The teacher's guide to Creative Commons licenses

The Creative Commons licenses are crucial tools for making and using Open Educational Resources (OER). They provide authors and makers with the legal means to allow their work to be redistributed and even modified. So what can you actually do with them?

How do you use them correctly and what do the different licenses mean? In this blog, we’ll give you an overview of the six license types and what each one lets you do. We will also look at how to attribute other authors' work and how to license your own work (it's surprisingly easy). 

The 6 Creative Commons licenses

1) Attribution


What can you do? Almost anything! This license lets you change or build on the material and redistribute it, even for commercial purposes. The only thing you have to do is credit the original author. 

Example: If you find a lesson plan online that has a CC BY license, you can change the lesson plan and adapt it to your needs and share your new version with other teachers. 

2) Attribution-ShareAlike


What can you do? Similarly to the CC BY license, this one lets you make changes to the original work and redistribute it, even for commercial purposes. You must credit the original author and license your work under identical terms. 

Example: Wikipedia uses the CC BY-SA license, so if you are using content from Wikipedia to create something new, your new work should also be licensed CC BY-SA. 

3) Attribution-NoDerivs


What can you do? This license lets you re-use the content and share it with others, but you can’t make any changes to it. 

Example: You could add CC BY-ND photos or videos to a presentation to be used and shared freely, but you would not be able to edit or change them. 

4) Attribution-NonCommercial


What can you do? You can make changes or build on it and share it with others, but only for non-commercial purposes. 

Example: For instance, you could not use works licensed under CC BY-NC for promotional materials. 

5) Attribution-NonCommercial-ShareAlike


What can you do? You can make changes and redistribute the material, but only non-commercially and you must license your new work under the same terms. 

Example: Many open courses are licensed under CC BY-NC-SA. You can download the course materials, modify them, and share them, but you also have to license them as CC BY-NC-SA. 

6) Attribution-NonCommercial-NoDerivs


What can you do? This is the most restrictive of the licenses and is just for redistribution and sharing. You cannot make any changes and you can only use the material for non-commercial purposes. 

Example: The CC BY-NC-ND license is often used for creative works like music, films, etc. whose authors want to widely disseminate their work but they don’t want others to change it or make money from it.

 Creative Commons Licenses for Flipped Educators

Infographic: "Creative Commons Licenses for Flipped Educators" by OERRHub | CC BY

How to attibute other authors' work

There’s a handy acronym for the key ingredients of a perfect attribution:

T – Title. The title of the original work

A – Author. The name of the original author

S – Source. A link to the source of the original material

L – License. The name of the license and a link to its description.

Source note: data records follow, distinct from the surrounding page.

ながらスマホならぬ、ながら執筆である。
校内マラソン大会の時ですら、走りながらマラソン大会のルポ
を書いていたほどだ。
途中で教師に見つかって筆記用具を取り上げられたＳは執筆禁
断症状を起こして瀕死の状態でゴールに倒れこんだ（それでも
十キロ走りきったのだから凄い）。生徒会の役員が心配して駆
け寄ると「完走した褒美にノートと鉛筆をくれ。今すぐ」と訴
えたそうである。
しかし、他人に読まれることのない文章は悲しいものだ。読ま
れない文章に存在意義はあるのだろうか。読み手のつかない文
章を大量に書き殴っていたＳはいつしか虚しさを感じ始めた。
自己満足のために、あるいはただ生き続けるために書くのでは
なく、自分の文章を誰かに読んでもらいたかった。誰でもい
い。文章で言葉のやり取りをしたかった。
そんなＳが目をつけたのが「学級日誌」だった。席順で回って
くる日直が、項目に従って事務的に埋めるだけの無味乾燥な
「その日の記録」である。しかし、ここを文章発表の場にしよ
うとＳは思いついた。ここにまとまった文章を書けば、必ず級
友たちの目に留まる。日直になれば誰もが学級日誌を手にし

How to license your own work

Say you create something really fantastic and you want to share it with others and contribute to the body of open educational resources in the world. How do you do it with a CC license?


If you are posting your materials online, you can use the License Chooser on the Creative Commons to select the license you want and get the HTML code for it. When you copy and paste the code to your website you’ll see the image for the license, the description, and the link to the license deed. What you don’t see is the metadata for the content which allows it to be found by Creative Commons-enabled search engines. If you can’t embed HTML code, you can still mark your work with a text description (hint: you can copy/paste the text from the Offline option in the License Chooser).

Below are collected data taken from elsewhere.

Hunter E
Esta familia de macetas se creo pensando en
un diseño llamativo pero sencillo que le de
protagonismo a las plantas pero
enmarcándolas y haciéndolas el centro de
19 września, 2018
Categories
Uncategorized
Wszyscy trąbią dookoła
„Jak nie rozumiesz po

Basically, all you need to do is mark your work either with text or an image indicating the license you’ve chosen for your work. You can use the License Chooser on the Creative Commons website and select the “Offline” option to download the images and text to copy and paste. You can modify the text for your own needs.

If you’re using Microsoft Office, you can install a Creative Commons add-in that lets you embed the licenses directly into Word, Powerpoint, and Excel documents.

On CC-compatible websites:

Many websites have built-in options for you to license your work with Creative Commons licenses. For example, YouTube, Flickr, and SoundCloud all allow you to do this directly when uploading your content. This makes it easier for people to find your content, like on the Flickr Commons gallery. 

Where to find open content

Now that you know your way around the licenses (if not, check the FAQs), it's time to find some great open content! Luckily, you have plenty of options to search for openly licensed materials. 

Google images is a great place to start, just go into the search tools and filter by the different types of labels. 

YouTube also allows you to filter videos by Creative Commons, once you enter your search terms you'll see an option to add filters to your search results and Creative Commons is under 'Features'. 

Wikimedia Commons has a database of over 21 million freely usable media files. 

Flickr Commons has over 300 million openly licensed and searchable images, sorted by license type.